Localtis : Quels sont les objectifs de la révision des missions de l'Etat territorial ?
Thierry Mandon : L'objectif est de réinterroger les politiques publiques et la pertinence des missions de l'Etat réalisées sur les territoires. Nous voulons prendre le temps de concerter avec l'ensemble des parties prenantes : les collectivités territoriales, les services déconcentrés de l'Etat, les bénéficiaires (usagers, associations, entreprises). Il faut un Etat plus fort, mieux positionné sur le territoire. C'est d'ailleurs une attente très forte de tous les Français, et plus particulièrement des collectivités territoriales et des agents publics.
Quelle forme la concertation va-t-elle prendre ?
Depuis la communication en Conseil des ministres du 10 septembre 2014, je me suis mobilisé, avec mon équipe, pour échanger avec toutes les associations d'élus locaux sans exception, ainsi qu'avec les fédérations de fonctionnaires et des confédérations syndicales. La carte a été largement partagée et amendée à partir de ces échanges. Au final, 23 thématiques feront l'objet d'une concertation sur 14 territoires qui représentent une bonne moitié - ainsi qu'une typologie représentative - des territoires français.
Comment avez-vous organisé ces concertations ?
Pour chaque thématique qui sera abordée sur 2 à 6 territoires, le préfet de région a désigné un chef de file chargé d'animer les concertations à partir de trois groupes de travail réunissant les collectivités territoriales, les agents publics et les bénéficiaires. J'ai laissé une grande liberté pour la constitution des groupes de travail. Je voulais qu'ils soient équilibrés et qu'ils permettent de discuter efficacement des missions : celles qui peuvent être transférées, celles qui doivent être profondément réorganisées ou confortées, celles qu'il convient de supprimer et, enfin, celles qui devront être créées, car elles répondent à une demande des usagers ou des collectivités territoriales.

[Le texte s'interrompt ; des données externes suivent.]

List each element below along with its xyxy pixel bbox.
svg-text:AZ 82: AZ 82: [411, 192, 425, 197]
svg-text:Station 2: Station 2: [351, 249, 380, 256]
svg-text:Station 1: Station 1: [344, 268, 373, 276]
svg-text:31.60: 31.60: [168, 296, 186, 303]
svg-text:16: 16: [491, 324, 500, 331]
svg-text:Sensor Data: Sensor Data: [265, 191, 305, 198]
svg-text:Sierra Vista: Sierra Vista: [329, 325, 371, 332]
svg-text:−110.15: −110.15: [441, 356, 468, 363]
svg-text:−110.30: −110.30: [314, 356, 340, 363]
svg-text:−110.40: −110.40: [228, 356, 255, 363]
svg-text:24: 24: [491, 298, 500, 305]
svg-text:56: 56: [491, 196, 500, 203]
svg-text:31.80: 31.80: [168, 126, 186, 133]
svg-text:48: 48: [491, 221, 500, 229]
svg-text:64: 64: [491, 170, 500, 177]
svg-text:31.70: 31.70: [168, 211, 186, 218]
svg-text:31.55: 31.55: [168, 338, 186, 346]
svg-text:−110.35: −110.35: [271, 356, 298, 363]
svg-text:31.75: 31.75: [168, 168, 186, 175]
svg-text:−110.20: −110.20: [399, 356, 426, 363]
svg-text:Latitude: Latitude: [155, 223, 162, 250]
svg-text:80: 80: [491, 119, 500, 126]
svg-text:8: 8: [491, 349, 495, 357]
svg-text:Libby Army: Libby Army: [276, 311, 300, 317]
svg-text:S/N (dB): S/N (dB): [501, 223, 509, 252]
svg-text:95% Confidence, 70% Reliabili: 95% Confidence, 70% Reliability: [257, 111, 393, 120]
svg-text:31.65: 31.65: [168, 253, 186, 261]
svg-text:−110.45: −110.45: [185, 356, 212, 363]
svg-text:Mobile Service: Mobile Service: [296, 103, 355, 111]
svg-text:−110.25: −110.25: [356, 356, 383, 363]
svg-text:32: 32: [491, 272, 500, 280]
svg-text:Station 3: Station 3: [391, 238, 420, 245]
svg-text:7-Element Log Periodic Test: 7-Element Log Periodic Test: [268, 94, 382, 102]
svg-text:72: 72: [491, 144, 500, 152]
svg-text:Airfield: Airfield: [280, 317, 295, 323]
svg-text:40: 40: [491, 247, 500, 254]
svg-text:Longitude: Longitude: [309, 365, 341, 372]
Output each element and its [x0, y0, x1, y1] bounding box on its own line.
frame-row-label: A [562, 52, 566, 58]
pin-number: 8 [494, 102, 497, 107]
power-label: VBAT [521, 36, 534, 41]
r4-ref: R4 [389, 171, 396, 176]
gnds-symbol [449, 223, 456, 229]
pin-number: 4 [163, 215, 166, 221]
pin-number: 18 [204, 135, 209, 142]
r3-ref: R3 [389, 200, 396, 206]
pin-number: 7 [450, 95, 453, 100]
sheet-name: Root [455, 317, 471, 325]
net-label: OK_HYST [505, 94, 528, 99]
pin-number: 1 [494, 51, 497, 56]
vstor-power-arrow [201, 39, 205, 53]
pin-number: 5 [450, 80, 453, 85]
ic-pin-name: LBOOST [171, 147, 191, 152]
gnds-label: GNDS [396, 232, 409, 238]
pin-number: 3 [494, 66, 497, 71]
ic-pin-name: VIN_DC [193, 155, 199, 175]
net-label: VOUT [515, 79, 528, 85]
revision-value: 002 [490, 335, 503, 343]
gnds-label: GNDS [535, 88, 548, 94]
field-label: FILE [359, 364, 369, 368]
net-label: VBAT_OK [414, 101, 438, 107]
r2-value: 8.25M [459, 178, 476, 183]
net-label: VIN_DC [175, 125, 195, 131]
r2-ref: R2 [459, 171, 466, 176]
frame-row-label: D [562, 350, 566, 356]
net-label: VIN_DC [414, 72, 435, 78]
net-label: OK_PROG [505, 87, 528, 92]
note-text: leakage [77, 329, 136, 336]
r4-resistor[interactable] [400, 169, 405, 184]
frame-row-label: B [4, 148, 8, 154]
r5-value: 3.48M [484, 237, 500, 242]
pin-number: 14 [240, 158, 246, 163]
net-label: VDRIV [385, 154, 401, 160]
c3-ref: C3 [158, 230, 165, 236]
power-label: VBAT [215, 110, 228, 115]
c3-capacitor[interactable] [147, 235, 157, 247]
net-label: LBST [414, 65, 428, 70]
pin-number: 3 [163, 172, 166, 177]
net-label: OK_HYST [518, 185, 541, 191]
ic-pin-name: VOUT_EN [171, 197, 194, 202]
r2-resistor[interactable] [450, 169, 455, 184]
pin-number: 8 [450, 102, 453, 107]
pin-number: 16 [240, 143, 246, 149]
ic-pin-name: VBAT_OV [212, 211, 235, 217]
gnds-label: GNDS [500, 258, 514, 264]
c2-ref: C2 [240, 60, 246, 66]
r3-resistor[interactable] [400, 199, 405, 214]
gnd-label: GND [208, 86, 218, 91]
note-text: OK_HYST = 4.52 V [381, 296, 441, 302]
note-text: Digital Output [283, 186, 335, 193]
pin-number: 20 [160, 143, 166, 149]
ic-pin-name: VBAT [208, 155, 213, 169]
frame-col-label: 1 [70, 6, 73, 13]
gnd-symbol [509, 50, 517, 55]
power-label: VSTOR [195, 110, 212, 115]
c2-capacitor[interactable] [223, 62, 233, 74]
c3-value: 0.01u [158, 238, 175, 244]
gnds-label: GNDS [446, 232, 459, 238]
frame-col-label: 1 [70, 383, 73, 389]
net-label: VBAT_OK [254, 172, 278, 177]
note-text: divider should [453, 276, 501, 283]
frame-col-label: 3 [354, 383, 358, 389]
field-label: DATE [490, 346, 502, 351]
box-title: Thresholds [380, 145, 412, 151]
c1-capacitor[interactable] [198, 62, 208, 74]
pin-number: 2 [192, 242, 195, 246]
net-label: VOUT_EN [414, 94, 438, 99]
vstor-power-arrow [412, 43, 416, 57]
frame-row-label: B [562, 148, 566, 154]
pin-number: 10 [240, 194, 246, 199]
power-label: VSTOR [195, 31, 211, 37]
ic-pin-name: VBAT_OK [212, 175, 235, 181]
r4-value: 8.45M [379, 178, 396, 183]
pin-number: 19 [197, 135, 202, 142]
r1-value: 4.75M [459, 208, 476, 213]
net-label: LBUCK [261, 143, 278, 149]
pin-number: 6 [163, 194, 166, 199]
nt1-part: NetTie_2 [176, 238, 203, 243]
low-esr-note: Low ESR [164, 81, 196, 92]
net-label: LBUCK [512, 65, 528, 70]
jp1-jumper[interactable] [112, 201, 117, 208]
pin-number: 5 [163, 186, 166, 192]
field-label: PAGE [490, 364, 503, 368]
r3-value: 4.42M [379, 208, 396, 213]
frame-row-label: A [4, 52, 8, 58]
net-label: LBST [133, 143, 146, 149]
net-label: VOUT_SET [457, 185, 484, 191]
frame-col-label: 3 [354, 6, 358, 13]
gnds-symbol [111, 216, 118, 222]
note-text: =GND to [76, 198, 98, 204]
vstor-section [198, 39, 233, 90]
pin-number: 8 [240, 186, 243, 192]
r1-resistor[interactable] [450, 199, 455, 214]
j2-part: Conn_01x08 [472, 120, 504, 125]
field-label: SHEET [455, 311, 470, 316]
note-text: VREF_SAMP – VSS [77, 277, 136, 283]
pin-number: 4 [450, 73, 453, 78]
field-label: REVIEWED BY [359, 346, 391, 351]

Cette méthode de concertation est inédite : l'Etat ne se réforme pas en se réinterrogeant "en chambre". Il se réforme plutôt en s'appuyant sur les contributions des collectivités territoriales, l'avis des agents publics et celui des bénéficiaires. Ces réunions sont volontairement ouvertes et doivent également permettre d'identifier les points "irritants" qui finissent par "détruire de la valeur" pour toutes les parties prenantes.
Comment les apports de cette concertation vont-ils être intégrés à la réflexion du gouvernement ?
On ne peut pas préjuger des propositions qui seront faites par les groupes de travail. Nous avons organisé le travail pour que leurs productions soient de qualité et que "tout remonte". Ces remontées seront pleinement intégrées dans la réforme de l'Etat. En tout état de cause, il y a une véritable volonté du gouvernement de renforcer la proximité et notamment le niveau départemental. Sujet par sujet, nous verrons le meilleur moyen de mettre en œuvre telle ou telle proposition. Un séminaire gouvernemental sera organisé courant février pour arrêter la feuille de route de modernisation de l'Etat à 3 ans.
Les débats locaux interviennent au moment où débute la discussion parlementaire sur le projet de loi mettant en place la nouvelle organisation territoriale de la République (Notr). Cela ne pose-t-il pas une difficulté ?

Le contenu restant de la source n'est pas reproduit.